Read the data below. Every line holding the string "supplémentaire" must be copied.

• Records supplied
►

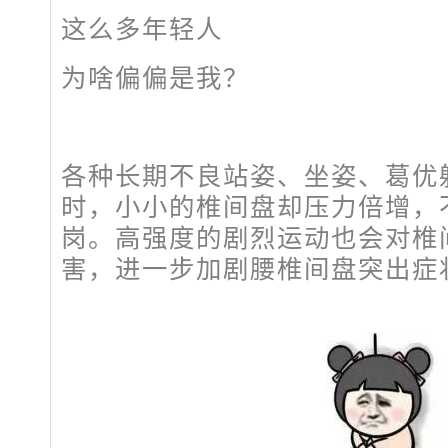
这么多年轻人
为啥偏偏是我？
各种长期不良站姿、坐姿、葛优
时，小小的椎间盘却压力倍增，
岗。高强度的剧烈运动也会对椎
害，进一步加剧腰椎间盘突出症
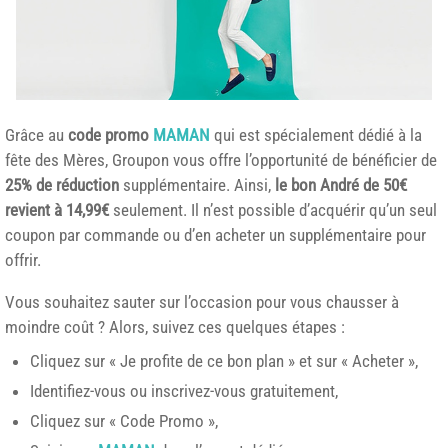
Grâce au
code promo
MAMAN
qui est spécialement dédié à la
fête des Mères, Groupon vous offre l’opportunité de bénéficier de
25% de réduction
supplémentaire. Ainsi,
le bon André de 50€
revient à 14,99€
seulement. Il n’est possible d’acquérir qu’un seul
coupon par commande ou d’en acheter un supplémentaire pour
offrir.
Vous souhaitez sauter sur l’occasion pour vous chausser à
moindre coût ? Alors, suivez ces quelques étapes :
Cliquez sur « Je profite de ce bon plan » et sur « Acheter »,
Identifiez-vous ou inscrivez-vous gratuitement,
Cliquez sur « Code Promo »,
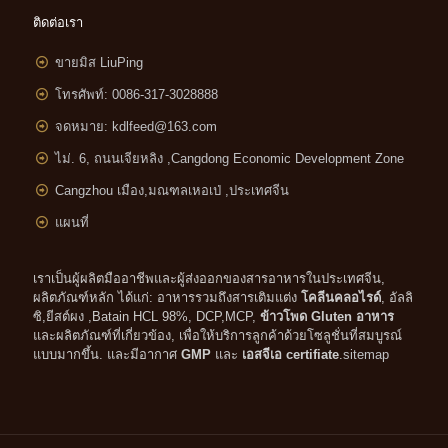
ติดต่อเรา
ขายมิส LiuPing
โทรศัพท์: 0086-317-3028888
จดหมาย:
kdlfeed@163.com
ไม่. 6, ถนนเจียหลิง ,
Cangdong Economic Development Zone
Cangzhou เมือง,มณฑลเหอเป่ ,ประเทศจีน
แผนที่
เราเป็นผู้ผลิตมืออาชีพและผู้ส่งออกของสารอาหารในประเทศจีน,
ผลิตภัณฑ์หลัก ได้แก่: อาหารรวมถึงสารเติมแต่ง
โคลีนคลอไรด์
, อัลลิ
ซิ,ยีสต์ผง ,Batain HCL 98%, DCP,MCP,
ข้าวโพด Gluten อาหาร
และผลิตภัณฑ์ที่เกี่ยวข้อง, เพื่อให้บริการลูกค้าด้วยโซลูชั่นที่สมบูรณ์
แบบมากขึ้น. และมีอากาศ
GMP
และ
เอสจีเอ certifiate
.
sitemap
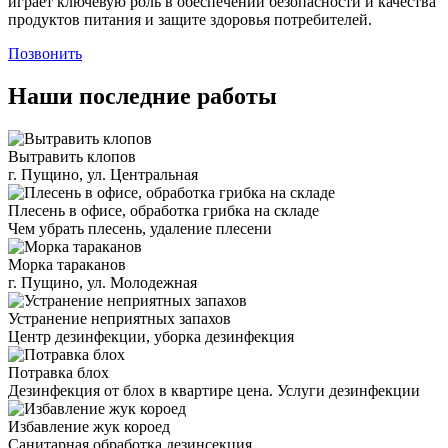
играет ключевую роль в обеспечении безопасности и качества
продуктов питания и защите здоровья потребителей.
Позвонить
Наши последние работы
Вытравить клопов
г. Пущино, ул. Центральная
Плесень в офисе, обработка грибка на складе
Чем убрать плесень, удаление плесени
Морка тараканов
г. Пущино, ул. Молодежная
Устранение неприятных запахов
Центр дезинфекции, уборка дезинфекция
Потравка блох
Дезинфекция от блох в квартире цена. Услуги дезинфекции
Избавление жук короед
Санитарная обработка дезинсекция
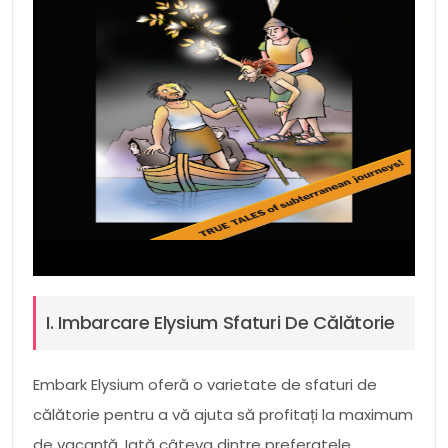
I. Imbarcare Elysium Sfaturi De Călătorie
Embark Elysium oferă o varietate de sfaturi de
călătorie pentru a vă ajuta să profitați la maximum
de vacanță. Iată câteva dintre preferatele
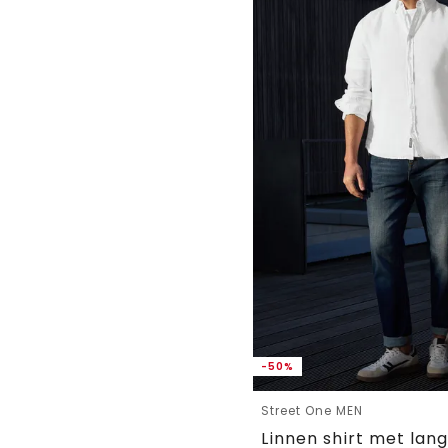
-50%
Street One MEN
Linnen shirt met la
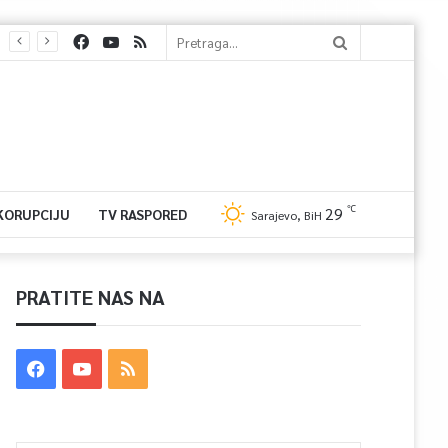
℃
29
 KORUPCIJU
TV RASPORED
Sarajevo, BiH
PRATITE NAS NA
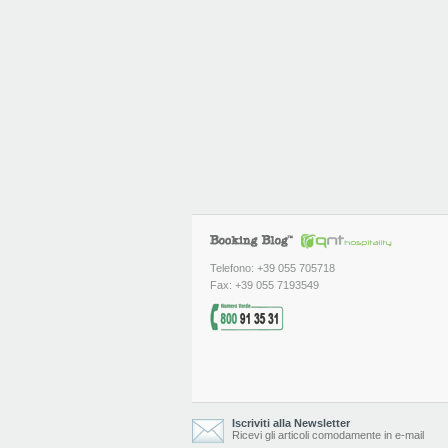
Telefono: +39 055 705718
Fax: +39 055 7193549
Iscriviti alla Newsletter
Ricevi gli articoli comodamente in e-mail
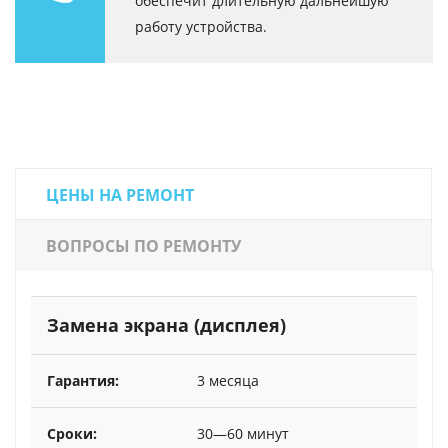
обеспечит длительную дальнейшую
работу устройства.
ЦЕНЫ НА РЕМОНТ
ВОПРОСЫ ПО РЕМОНТУ
Замена экрана (дисплея)
3 месяца
30—60 минут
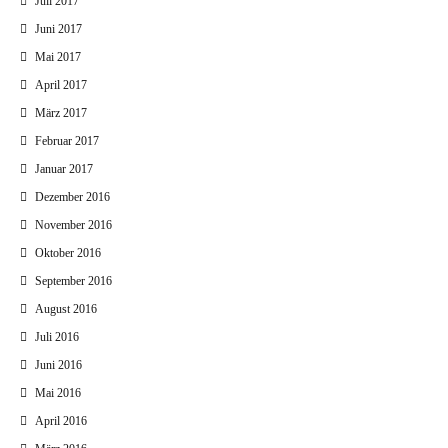
Juli 2017
Juni 2017
Mai 2017
April 2017
März 2017
Februar 2017
Januar 2017
Dezember 2016
November 2016
Oktober 2016
September 2016
August 2016
Juli 2016
Juni 2016
Mai 2016
April 2016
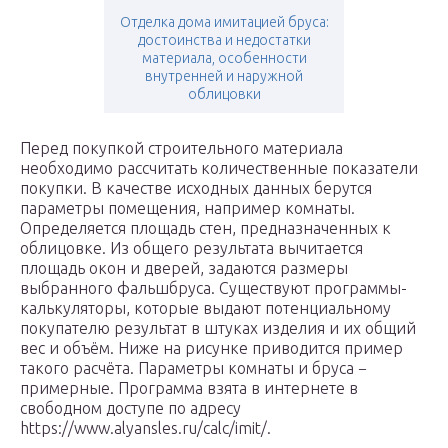
Отделка дома имитацией бруса:
достоинства и недостатки
материала, особенности
внутренней и наружной
облицовки
Перед покупкой строительного материала
необходимо рассчитать количественные показатели
покупки. В качестве исходных данных берутся
параметры помещения, например комнаты.
Определяется площадь стен, предназначенных к
облицовке. Из общего результата вычитается
площадь окон и дверей, задаются размеры
выбранного фальшбруса. Существуют программы-
калькуляторы, которые выдают потенциальному
покупателю результат в штуках изделия и их общий
вес и объём. Ниже на рисунке приводится пример
такого расчёта. Параметры комнаты и бруса −
примерные. Программа взята в интернете в
свободном доступе по адресу
https://www.alyansles.ru/calc/imit/.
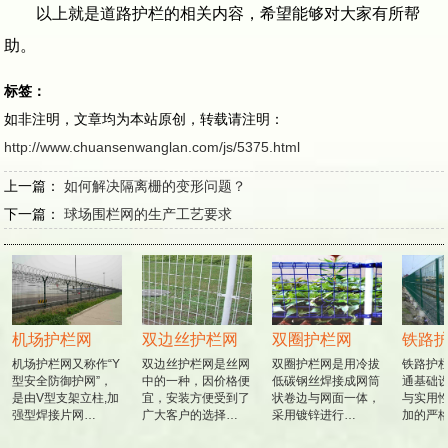
以上就是道路护栏的相关内容，希望能够对大家有所帮
助。
标签：
如非注明，文章均为本站原创，转载请注明：
http://www.chuansenwanglan.com/js/5375.html
上一篇：
如何解决隔离栅的变形问题？
下一篇：
球场围栏网的生产工艺要求
机场护栏网
双边丝护栏网
双圈护栏网
铁路护
机场护栏网又称作“Y
双边丝护栏网是丝网
双圈护栏网是用冷拔
铁路护栏
型安全防御护网”，
中的一种，因价格便
低碳钢丝焊接成网筒
通基础设
是由V型支架立柱,加
宜，安装方便受到了
状卷边与网面一体，
与实用性
强型焊接片网…
广大客户的选择…
采用镀锌进行…
加的严格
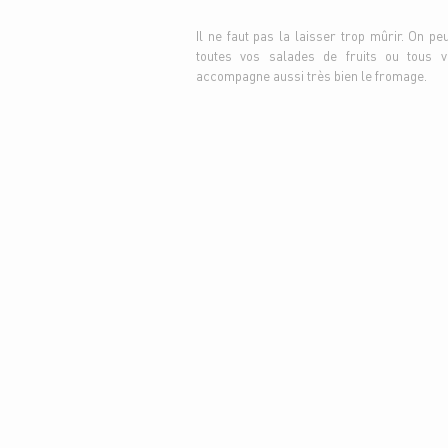
Il ne faut pas la laisser trop mûrir. On p
toutes vos salades de fruits ou tous vos
accompagne aussi très bien le fromage.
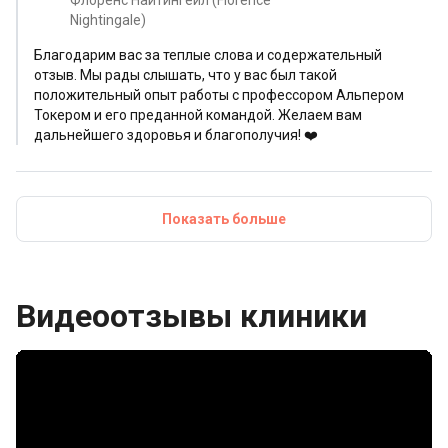
Флоренс Найтингейл (Florence
Nightingale)
Благодарим вас за теплые слова и содержательный
отзыв. Мы рады слышать, что у вас был такой
положительный опыт работы с профессором Альпером
Токером и его преданной командой. Желаем вам
дальнейшего здоровья и благополучия! ❤️
Показать больше
Видеоотзывы клиники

◄

• Answer to this problem
supplémentaire. Ainsi,
coupon par commande ou d’en acheter un supplémentaire pour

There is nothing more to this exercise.